Alayla "Nedenmiş?" diye sordum. Çok da merak etmiyordum. Sadece bana yapılan aşağılamaya babamın göz yummasına kızıyordum. Aynı hareketi ben doktora yapsaydım Ersay susacak mıydı? Sanmıyorum. Böyle bir durumda babamın da susmaması gerekiyordu. Hatta gözleriyle bana uyarıda bile bulunmuştu.

"Çünkü özsaygın yok. Eğer senin kendine saygın olmazsa başkasının da sana saygısı olmaz. İnsanların sana saygıyla yaklaşmasını istiyorsan bunu kendin elde etmen gerek."

"Yemişim saygısını!"

Sabırla, karşısında sesini yükselten bana bakıyordu. Ne saygısından bahsediyordu acaba? Önce onlar bana saygılı olmalıydı.

"Akşam müdahale edebileceğim halde bunu yapmadım çünkü-"

Lafını kestim ve benden beklenen şekilde içimden geçeni söyledim. "Çünkü kötü bir babasın!" Gerçekten tam olarak böyle düşünmüyordum fakat çok kızgındım. Benim duygularımı da bazen önemsemediğini düşünüyordum. Değişmeyen ifadesiyle yüzüme bakarken "Eğer öyle düşünüyorsan, öyledir. Çok üstüne geldiysem özür dilerim." dediğinde benim içinde bulunduğum ruh halinden dolayı alttan aldığını biliyordum. Zaten babam sınırları aşmadığım sürece pek sinirlenen biri değildi.

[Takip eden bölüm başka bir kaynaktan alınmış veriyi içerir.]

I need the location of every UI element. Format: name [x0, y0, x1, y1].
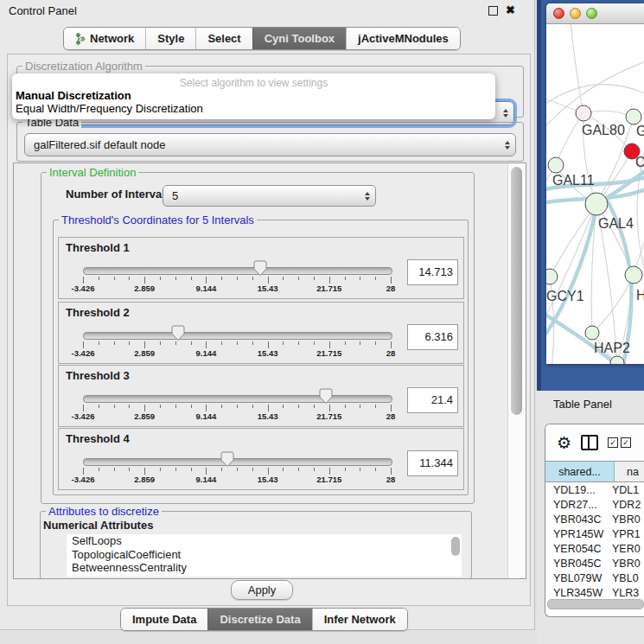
- numerical-attributes-label: Numerical Attributes: [43, 519, 153, 532]
- tab-style[interactable]: Style: [145, 28, 195, 49]
- table-header-row: shared... na: [545, 461, 644, 482]
- column-header-shared-name[interactable]: shared...: [545, 462, 615, 481]
- numerical-attributes-list[interactable]: SelfLoopsTopologicalCoefficientBetweenne…: [67, 534, 462, 577]
- threshold-3-slider-track[interactable]: [83, 395, 392, 403]
- network-node-label: HAP2: [594, 341, 630, 355]
- scrollbar-thumb[interactable]: [511, 167, 522, 415]
- attribute-item[interactable]: TopologicalCoefficient: [67, 548, 462, 562]
- table-row[interactable]: YDR27...YDR2: [545, 497, 644, 512]
- tab-network[interactable]: Network: [64, 28, 145, 49]
- tab-select[interactable]: Select: [195, 28, 252, 49]
- apply-button[interactable]: Apply: [231, 580, 293, 600]
- threshold-1-slider-track[interactable]: [83, 267, 392, 275]
- network-node[interactable]: [548, 157, 564, 173]
- network-node-label: GAL11: [552, 173, 595, 188]
- threshold-4-slider-track[interactable]: [83, 458, 392, 466]
- table-row[interactable]: YBR045CYBR0: [545, 556, 644, 571]
- threshold-3-panel: Threshold 3 -3.4262.8599.14415.4321.7152…: [58, 365, 464, 427]
- close-icon[interactable]: ✖: [506, 5, 515, 16]
- network-node[interactable]: [546, 269, 558, 284]
- table-horizontal-scrollbar[interactable]: [547, 599, 644, 609]
- table-rows[interactable]: YDL19...YDL1YDR27...YDR2YBR043CYBR0YPR14…: [545, 482, 644, 600]
- attributes-group: Attributes to discretize Numerical Attri…: [40, 511, 472, 579]
- attributes-group-title: Attributes to discretize: [46, 505, 162, 518]
- checkbox-icon: ✓: [608, 437, 618, 448]
- network-window-titlebar: [546, 3, 644, 24]
- interval-definition-title: Interval Definition: [47, 166, 138, 179]
- threshold-1-slider-handle[interactable]: [253, 260, 267, 280]
- combo-arrows-icon: [500, 141, 515, 150]
- split-columns-icon[interactable]: [581, 435, 598, 450]
- tab-discretize-data[interactable]: Discretize Data: [207, 609, 311, 630]
- threshold-1-value-field[interactable]: 14.713: [407, 259, 458, 285]
- thresholds-group: Threshold's Coordinates for 5 Intervals …: [53, 220, 469, 495]
- interval-definition-group: Interval Definition Number of Intervals …: [41, 172, 475, 504]
- table-row[interactable]: YDL19...YDL1: [545, 482, 644, 497]
- number-of-intervals-label: Number of Intervals: [66, 188, 171, 201]
- threshold-2-panel: Threshold 2 -3.4262.8599.14415.4321.7152…: [58, 302, 464, 364]
- network-node[interactable]: [626, 109, 641, 124]
- algorithm-dropdown-popup: Select algorithm to view settings Manual…: [12, 73, 495, 119]
- table-toolbar: ⚙ ✓ ✓: [545, 424, 644, 461]
- table-row[interactable]: YPR145WYPR1: [545, 526, 644, 541]
- panel-title: Control Panel: [9, 0, 77, 22]
- network-canvas[interactable]: GAL80GCGAL11GAL4GCY1HHAP2: [546, 24, 644, 364]
- threshold-4-slider-handle[interactable]: [220, 451, 234, 471]
- network-node[interactable]: [576, 105, 591, 121]
- table-row[interactable]: YBR043CYBR0: [545, 512, 644, 526]
- zoom-window-icon[interactable]: [586, 8, 597, 19]
- tab-infer-network[interactable]: Infer Network: [312, 609, 407, 630]
- network-node[interactable]: [610, 356, 624, 364]
- threshold-3-label: Threshold 3: [66, 369, 130, 382]
- attributes-list-scrollbar[interactable]: [451, 537, 460, 556]
- select-columns-icons[interactable]: ✓ ✓: [608, 437, 631, 448]
- network-node[interactable]: [585, 193, 608, 215]
- gear-icon[interactable]: ⚙: [557, 435, 571, 451]
- number-of-intervals-value: 5: [163, 189, 360, 202]
- popup-option-equal-width-frequency[interactable]: Equal Width/Frequency Discretization: [12, 102, 495, 115]
- threshold-3-slider-handle[interactable]: [319, 388, 333, 408]
- settings-vertical-scrollbar[interactable]: [507, 163, 526, 578]
- threshold-3-value-field[interactable]: 21.4: [407, 387, 458, 413]
- tab-cyni-toolbox[interactable]: Cyni Toolbox: [252, 28, 346, 49]
- close-window-icon[interactable]: [553, 8, 564, 19]
- table-panel-title: Table Panel: [553, 398, 612, 411]
- tab-network-label: Network: [90, 32, 134, 45]
- checkbox-icon: ✓: [621, 437, 631, 448]
- tab-jactivemnodules[interactable]: jActiveMNodules: [346, 28, 460, 49]
- tab-impute-data[interactable]: Impute Data: [121, 609, 207, 630]
- table-row[interactable]: YLR345WYLR3: [545, 585, 644, 600]
- threshold-2-value-field[interactable]: 6.316: [407, 324, 458, 350]
- cyni-mode-tabbar: Impute Data Discretize Data Infer Networ…: [120, 608, 408, 631]
- network-node[interactable]: [585, 326, 599, 340]
- network-node-label: GAL4: [598, 216, 634, 231]
- threshold-2-slider-handle[interactable]: [171, 325, 185, 345]
- column-header-name[interactable]: na: [615, 462, 644, 481]
- threshold-1-panel: Threshold 1 -3.4262.8599.14415.4321.7152…: [58, 237, 464, 299]
- combo-arrows-icon: [498, 109, 513, 118]
- threshold-2-slider-track[interactable]: [83, 332, 392, 340]
- minimize-window-icon[interactable]: [570, 8, 581, 19]
- table-panel: Table Panel ⚙ ✓ ✓ shared... na YDL19...Y…: [537, 391, 644, 644]
- table-data-combobox[interactable]: galFiltered.sif default node: [24, 133, 516, 156]
- control-panel-tabbar: Network Style Select Cyni Toolbox jActiv…: [63, 27, 461, 50]
- table-row[interactable]: YBL079WYBL0: [545, 571, 644, 585]
- network-view-window: GAL80GCGAL11GAL4GCY1HHAP2: [546, 3, 644, 364]
- table-row[interactable]: YER054CYER0: [545, 541, 644, 556]
- network-node[interactable]: [625, 266, 642, 284]
- app-root: { "window": {"title": "Control Panel"}, …: [0, 0, 644, 644]
- threshold-4-label: Threshold 4: [66, 432, 130, 445]
- settings-scrollpane: Interval Definition Number of Intervals …: [13, 163, 526, 579]
- control-panel-window: Control Panel ✖ Network Style Select Cyn…: [0, 0, 535, 630]
- table-data-group: Table Data galFiltered.sif default node: [16, 122, 524, 162]
- attribute-item[interactable]: SelfLoops: [67, 534, 462, 548]
- threshold-2-label: Threshold 2: [66, 306, 130, 319]
- network-node-label: H: [636, 288, 644, 303]
- float-window-icon[interactable]: [488, 6, 498, 16]
- attribute-item[interactable]: BetweennessCentrality: [67, 561, 462, 575]
- threshold-4-value-field[interactable]: 11.344: [407, 450, 458, 476]
- number-of-intervals-combobox[interactable]: 5: [163, 185, 376, 207]
- control-panel-titlebar: Control Panel ✖: [0, 0, 534, 22]
- popup-option-manual-discretization[interactable]: Manual Discretization: [12, 89, 495, 102]
- node-table-container: ⚙ ✓ ✓ shared... na YDL19...YDL1YDR27...Y…: [545, 424, 644, 617]
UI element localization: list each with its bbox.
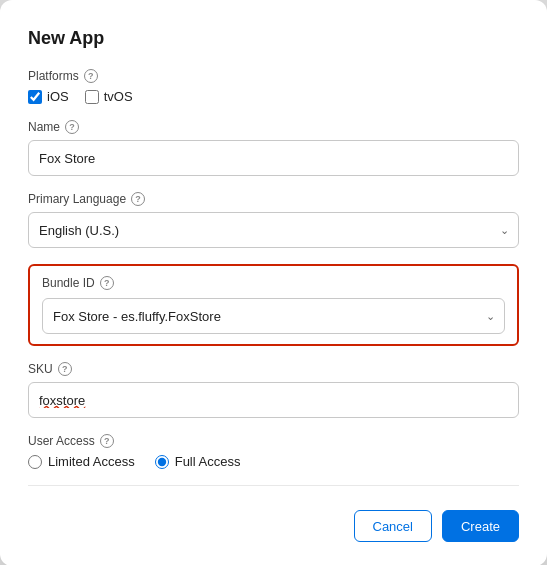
user-access-radio-row: Limited Access Full Access (28, 454, 519, 469)
bundle-id-help-icon[interactable]: ? (100, 276, 114, 290)
user-access-label: User Access ? (28, 434, 519, 448)
limited-access-label: Limited Access (48, 454, 135, 469)
primary-language-field-group: Primary Language ? English (U.S.) Spanis… (28, 192, 519, 248)
platforms-help-icon[interactable]: ? (84, 69, 98, 83)
tvos-checkbox[interactable] (85, 90, 99, 104)
user-access-help-icon[interactable]: ? (100, 434, 114, 448)
bundle-id-select-wrapper: Fox Store - es.fluffy.FoxStore ⌄ (42, 298, 505, 334)
full-access-radio[interactable] (155, 455, 169, 469)
name-field-group: Name ? (28, 120, 519, 176)
name-label: Name ? (28, 120, 519, 134)
ios-checkbox[interactable] (28, 90, 42, 104)
sku-input[interactable] (28, 382, 519, 418)
sku-field-group: SKU ? (28, 362, 519, 418)
bundle-id-label: Bundle ID ? (42, 276, 505, 290)
user-access-field-group: User Access ? Limited Access Full Access (28, 434, 519, 469)
primary-language-select-wrapper: English (U.S.) Spanish French German Jap… (28, 212, 519, 248)
tvos-label: tvOS (104, 89, 133, 104)
bundle-id-select[interactable]: Fox Store - es.fluffy.FoxStore (42, 298, 505, 334)
platforms-row: iOS tvOS (28, 89, 519, 104)
primary-language-select[interactable]: English (U.S.) Spanish French German Jap… (28, 212, 519, 248)
full-access-radio-label[interactable]: Full Access (155, 454, 241, 469)
dialog-footer: Cancel Create (28, 485, 519, 542)
ios-label: iOS (47, 89, 69, 104)
name-input[interactable] (28, 140, 519, 176)
limited-access-radio-label[interactable]: Limited Access (28, 454, 135, 469)
name-help-icon[interactable]: ? (65, 120, 79, 134)
new-app-dialog: New App Platforms ? iOS tvOS Name ? Prim… (0, 0, 547, 565)
create-button[interactable]: Create (442, 510, 519, 542)
cancel-button[interactable]: Cancel (354, 510, 432, 542)
platforms-label: Platforms ? (28, 69, 519, 83)
limited-access-radio[interactable] (28, 455, 42, 469)
platforms-field-group: Platforms ? iOS tvOS (28, 69, 519, 104)
sku-label: SKU ? (28, 362, 519, 376)
primary-language-help-icon[interactable]: ? (131, 192, 145, 206)
dialog-title: New App (28, 28, 519, 49)
bundle-id-field-group: Bundle ID ? Fox Store - es.fluffy.FoxSto… (28, 264, 519, 346)
primary-language-label: Primary Language ? (28, 192, 519, 206)
tvos-checkbox-label[interactable]: tvOS (85, 89, 133, 104)
ios-checkbox-label[interactable]: iOS (28, 89, 69, 104)
sku-help-icon[interactable]: ? (58, 362, 72, 376)
full-access-label: Full Access (175, 454, 241, 469)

Kibardı her zaman. Bazen kızını anlamasa da yine de iyi bir baba olmaya çalışıyordu işte.

"Seni affetmeyeceğim." Nazlanarak saçımı geri attım. Yumuşamayayım da ne yapayım şimdi? Gülümsedi. "Eğer ben orada müdahale etseydim benden dolayı sana saygı duyacaklardı. Sana senden dolayı saygı duyulmasını istiyorum." Tüm ciddiyetimle yüzüne baktım.

İsyan edercesine "Ama doktor benimle dalga geçer gibi oynarken bir şey demedin?" dedim. Sorun da buydu! Bu meselede beni haklı görseydi korurdu değil mi? Beni başkalarına karşı korumasını istemem normaldi ve tek isteğim buydu! Ben onun kızıydım sonuçta!

"Sence Ersay bana saygı duyuyor mu?" Sorusuna başımı salladım. Hem de fazlasıyla. Her şeyi geçtim zaten kimse saygı duymadığı biriyle kanlı bıçaklı olduğu halde dünkü gibi sakince oturup konuşmazdı. Baş hareketimden sonra "İşte senin de bu şekilde saygı görmeni istiyorum. Eğer senin insanlarla olan ilişkilerine müdahale edersem benim olmadığım zamanlar sana kimse saygı duymaz. Ancak ben varken saygı görürsün..." dedi.